Generate spatio-temporal cross-validation index with anticlust
Source:R/base_learner.R
generate_cv_index_spt.Rd
This function generates a spatio-temporal cross-validation index
based on the anticlust package. The function first calculates the
spatial clustering index using the anticlust::balanced_clustering()
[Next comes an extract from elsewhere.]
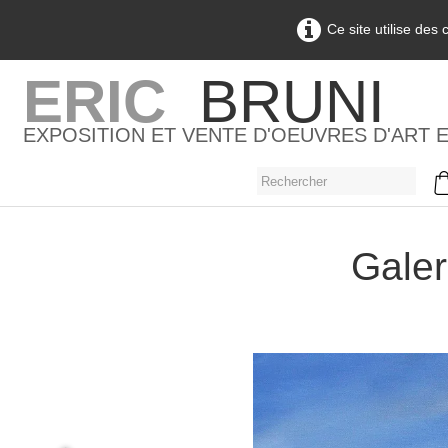
Ce site utilise des
ERIC
BRUNI
EXPOSITION ET VENTE D'OEUVRES D'ART 
Galer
function as default, and if cv_pairs
is provided, it generates rank-based
pairs based on the proximity between cluster centroids.
cv_pairs
can be NULL, in which case only the spatial clustering index
is generated. ngroup_init
should be lower than cv_pairs
, while
it imposes a condition that nrow(data) %% ngroup_init
should be 0
and cv_pairs
should be less than the number of 2-combinations of
ngroup_init
. Each training set will get 50% overlap
with adjacent training sets. "Pairs (combinations)" are selected
based on the rank of centroids of ngroup_init
number of initial
clusters, where users have two options.
Arguments
- data
data.table with X, Y, and time information.
- target_cols
character(3). Names of columns for X, Y, and time. Default is c("lon", "lat", "time"). Order insensitive.
- preprocessing
character(1). Preprocessing method for the fields defined in
target_cols
. This serves to homogenize the scale of the data. Default is "none"."none": no preprocessing.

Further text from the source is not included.